# [Task goal]
Reproduce each line of the entries that carries "summary".

# [Records shown]
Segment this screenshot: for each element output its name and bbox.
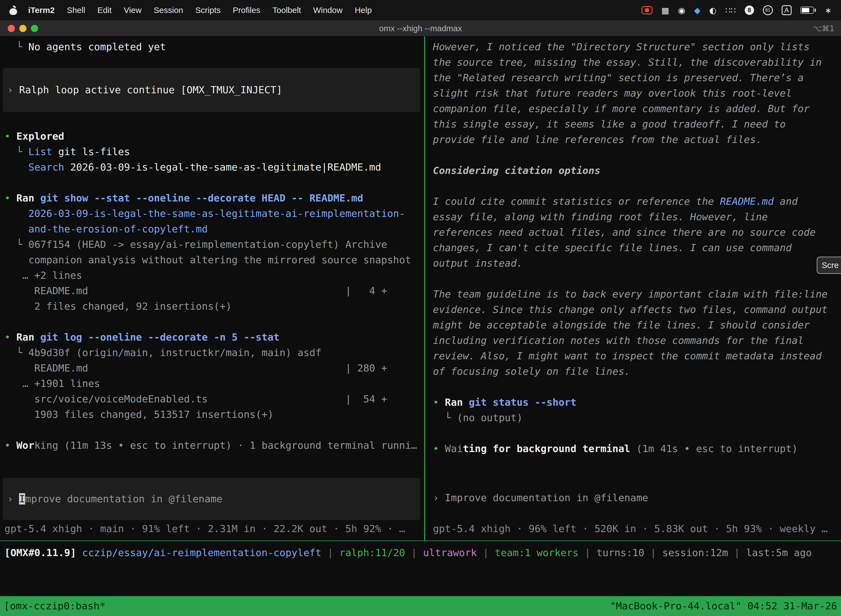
readme-link: README.md: [720, 196, 774, 207]
menu-item-toolbelt[interactable]: Toolbelt: [273, 6, 301, 15]
thinking-text: changes, I can't cite specific file line…: [433, 240, 841, 255]
droplet-icon[interactable]: ◆: [694, 6, 700, 15]
menu-extra-icon[interactable]: ∗: [825, 6, 832, 15]
thinking-text: the source tree, missing the essay. Stil…: [433, 55, 841, 70]
working-status-line: • Working (11m 13s • esc to interrupt) ·…: [4, 438, 424, 453]
window-hotkey-label: ⌥⌘1: [813, 24, 834, 33]
prompt-input-text: mprove documentation in @filename: [25, 493, 223, 505]
ran-git-show-line: • Ran git show --stat --oneline --decora…: [4, 191, 424, 206]
git-show-filename-2: and-the-erosion-of-copyleft.md: [4, 221, 424, 237]
prompt-icon: ›: [7, 84, 19, 95]
waiting-status-line: • Waiting for background terminal (1m 41…: [433, 441, 841, 456]
apple-menu-icon[interactable]: [9, 6, 17, 15]
explored-list-line: └ List git ls-files: [4, 144, 424, 160]
menu-item-view[interactable]: View: [124, 6, 142, 15]
terminal: └ No agents completed yet › Ralph loop a…: [0, 37, 841, 616]
ran-git-log-line: • Ran git log --oneline --decorate -n 5 …: [4, 330, 424, 345]
thinking-text: slight risk that future readers may over…: [433, 85, 841, 101]
screen-record-indicator-icon[interactable]: [642, 6, 652, 14]
git-log-stat-summary: 1903 files changed, 513517 insertions(+): [4, 407, 424, 422]
thinking-text: I could cite commit statistics or refere…: [433, 194, 841, 209]
menu-item-help[interactable]: Help: [355, 6, 372, 15]
thinking-text: references need actual files, and since …: [433, 224, 841, 240]
bullet-icon: •: [433, 397, 445, 408]
prompt-icon: ›: [7, 493, 19, 505]
session-status-right: gpt-5.4 xhigh · 96% left · 520K in · 5.8…: [433, 521, 828, 537]
key-icon[interactable]: 8: [745, 6, 754, 15]
omx-version: [OMX#0.11.9]: [4, 547, 82, 558]
thinking-text: including verification notes with those …: [433, 333, 841, 348]
half-circle-icon[interactable]: ◐: [709, 6, 716, 15]
git-show-more-lines: … +2 lines: [4, 268, 424, 283]
menu-item-shell[interactable]: Shell: [67, 6, 85, 15]
bullet-icon: •: [4, 331, 16, 343]
bullet-icon: •: [4, 192, 16, 204]
thinking-text: essay file, along with finding root file…: [433, 209, 841, 224]
list-keyword: List: [28, 146, 53, 157]
menu-item-window[interactable]: Window: [313, 6, 343, 15]
menu-item-profiles[interactable]: Profiles: [233, 6, 260, 15]
git-show-output-1: └ 067f154 (HEAD -> essay/ai-reimplementa…: [4, 237, 424, 252]
git-log-stat-voice: src/voice/voiceModeEnabled.ts | 54 +: [4, 392, 424, 407]
search-args: 2026-03-09-is-legal-the-same-as-legitima…: [64, 161, 381, 173]
thinking-text: companion file, especially if more comme…: [433, 101, 841, 116]
text-cursor: I: [19, 493, 25, 505]
indent: [4, 161, 28, 173]
screen-edge-tab[interactable]: Scre: [817, 257, 841, 274]
dots-grid-icon[interactable]: ∷∷: [725, 6, 736, 15]
search-keyword: Search: [28, 161, 64, 173]
menu-item-scripts[interactable]: Scripts: [195, 6, 221, 15]
left-terminal-pane[interactable]: └ No agents completed yet › Ralph loop a…: [0, 37, 424, 540]
menu-item-session[interactable]: Session: [154, 6, 183, 15]
menu-items: iTerm2 Shell Edit View Session Scripts P…: [28, 6, 372, 15]
bullet-icon: •: [433, 443, 445, 454]
menu-item-edit[interactable]: Edit: [97, 6, 112, 15]
git-log-output-1: └ 4b9d30f (origin/main, instructkr/main,…: [4, 345, 424, 361]
thinking-text: output instead.: [433, 255, 841, 271]
omx-mode: ultrawork: [423, 547, 477, 558]
omx-last-activity: last:5m ago: [746, 547, 812, 558]
git-log-more-lines: … +1901 lines: [4, 376, 424, 392]
menu-item-iterm2[interactable]: iTerm2: [28, 6, 55, 15]
git-show-stat-summary: 2 files changed, 92 insertions(+): [4, 299, 424, 314]
thinking-text: review. Also, I might want to inspect th…: [433, 348, 841, 364]
omx-session-time: session:12m: [662, 547, 728, 558]
prompt-input-right[interactable]: › Improve documentation in @filename: [433, 490, 648, 506]
elbow-icon: └: [4, 41, 28, 53]
thinking-text: of focusing solely on file lines.: [433, 364, 841, 379]
omx-ralph-counter: ralph:11/20: [339, 547, 405, 558]
menu-status-icons: ▦ ◉ ◆ ◐ ∷∷ 8 61 A ∗: [642, 5, 832, 15]
input-source-icon[interactable]: A: [782, 5, 792, 15]
prompt-icon: ›: [433, 492, 445, 503]
thinking-heading: Considering citation options: [433, 163, 841, 178]
explored-title: Explored: [16, 131, 64, 142]
battery-icon[interactable]: [800, 7, 816, 14]
list-args: git ls-files: [52, 146, 130, 157]
session-status-left: gpt-5.4 xhigh · main · 91% left · 2.31M …: [4, 521, 405, 537]
elbow-icon: └: [433, 412, 457, 423]
tmux-session-window: [omx-cczip0:bash*: [4, 598, 105, 614]
ran-label: Ran: [445, 397, 469, 408]
omx-worktree-path: cczip/essay/ai-reimplementation-copyleft: [82, 547, 321, 558]
menu-bar: iTerm2 Shell Edit View Session Scripts P…: [0, 0, 841, 21]
prompt-input[interactable]: › Improve documentation in @filename: [3, 478, 420, 520]
window-title-bar[interactable]: omx --xhigh --madmax ⌥⌘1: [0, 21, 841, 37]
ralph-loop-text: Ralph loop active continue [OMX_TMUX_INJ…: [19, 84, 282, 95]
right-terminal-pane[interactable]: However, I noticed the "Directory Struct…: [425, 37, 841, 540]
tmux-status-bar: [omx-cczip0:bash*"MacBook-Pro-44.local" …: [0, 596, 841, 616]
agents-note: └ No agents completed yet: [4, 39, 424, 55]
shield-icon[interactable]: ◉: [678, 6, 685, 15]
omx-status-bar: [OMX#0.11.9] cczip/essay/ai-reimplementa…: [0, 541, 841, 560]
omx-team: team:1 workers: [495, 547, 578, 558]
grid-icon[interactable]: ▦: [661, 6, 669, 15]
gauge-icon[interactable]: 61: [763, 5, 773, 15]
git-log-command: git log --oneline --decorate -n 5 --stat: [40, 331, 280, 343]
bullet-icon: •: [4, 131, 16, 142]
explored-search-line: Search 2026-03-09-is-legal-the-same-as-l…: [4, 160, 424, 175]
elbow-icon: └: [4, 347, 28, 358]
git-status-command: git status --short: [469, 397, 576, 408]
thinking-text: the "Related research writing" section i…: [433, 70, 841, 85]
git-show-command: git show --stat --oneline --decorate HEA…: [40, 192, 363, 204]
git-log-stat-readme: README.md | 280 +: [4, 361, 424, 376]
git-show-output-2: companion analysis without altering the …: [4, 252, 424, 268]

# [Result of this exercise]
git-log-stat-summary: 1903 files changed, 513517 insertions(+): [4, 407, 424, 422]
git-show-stat-summary: 2 files changed, 92 insertions(+): [4, 299, 424, 314]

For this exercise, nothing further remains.